The Top 4 Ways to Reduce Audit Stress

For many nonprofit leaders and their accounting and finance teams the annual audit can be a stressful and disruptive time, commanding considerable staff resources. This should be the exception, not the rule. There are year-round strategies to help make audit time a less stressful experience.

  1. Storing required audit documents throughout the year

An auditor’s PBC list does not change much year to year so the documents required for an audit should not be a surprise. Set up a digital audit file each year and save the necessary documents as the year progresses, rather than trying to locate them at the end of the year. Some of the typical documents that appear on every PBC list include:

  • Articles of Incorporation
  • Bylaws
  • Board and Finance Committee Minutes
  • New and Existing Contracts and Agreements
  • The Accounting Manual
  • The Personnel Manual
  • Current Fiscal Year Budget (Board approved)
  • Support for Cash Receipts and Accounts Receivable
  • Support for Cash Disbursements and Accounts Payable
  • Supporting schedules and/or reconciliations for all Statement of Financial Position accounts
  • Signed Compliance Documents
  1. Following compliance procedures monthly

Relative to Compliance Documents, there are several items that should be reviewed and approved by the CEO/Executive Director as part of each monthly financial close. Trying to gather these documents and the required signatures at the end of each year is not only stressful, but it is also noncompliant as it defeats the purpose of regular review by organization leadership. Examples of Compliance Documents for regular review and approval include:

  • Bank Statements and Reconciliations
  • Investment Account Reconciliations
  • Journal Entries
  • Payroll Summaries
  1. Creating a monthly close checklist and workbook

Following a monthly close checklist will help to ensure steps are taken on a regular basis throughout the year to help prepare for the audit, including saving pertinent documentation, reviewing and approving Compliance Documents, and making the required monthly journal entries. A monthly close workbook should include many of the schedules that will be required for the annual audit. Updating and reconciling these schedules monthly will save considerable staff time when the annual audit rolls around.

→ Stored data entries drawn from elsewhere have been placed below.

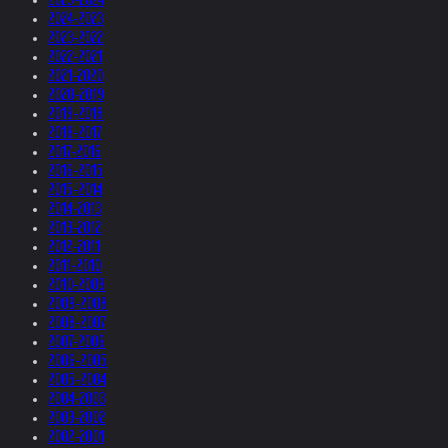
2024-2023
2023-2022
2022-2021
2021-2020
2020-2019
2019-2018
2018-2017
2017-2016
2016-2015
2015-2014
2014-2013
2013-2012
2012-2011
2011-2010
2010-2009
2009-2008
2008-2007
2007-2006
2006-2005
2005-2004
2004-2003
2003-2002
2002-2001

  1. External periodic financial statement reviews

Not all nonprofits can afford to deliver on their mission and employ the level of accounting expertise required for their organization. In this situation an external periodic review performed by a reputable accounting firm specializing in nonprofits is typically a low-cost investment and can be extremely valuable.

  • A quarterly review, for example, may require only 2–3 hours of the reviewer’s time making the process very affordable for the nonprofit.
  • The reviewer will identify red flags in the accounting file before they become significant and costly problems.
  • The reviewer can train internal accounting staff as needed to ensure that mistakes are minimized in the future.
  • If desired, the reviewer’s firm can provide higher level advice, as little or as much as needed, at the client’s request. This could include guidance on proper revenue recognition or assistance with the development of the optimal chart of accounts for the nonprofit.

There is no reason to lose sleep over your annual audit if reasonable efforts to prepare for the audit are consistently executed throughout the year.  Internal planning and procedure development and/or assistance from an external reviewer will reduce anxiety during your audit season.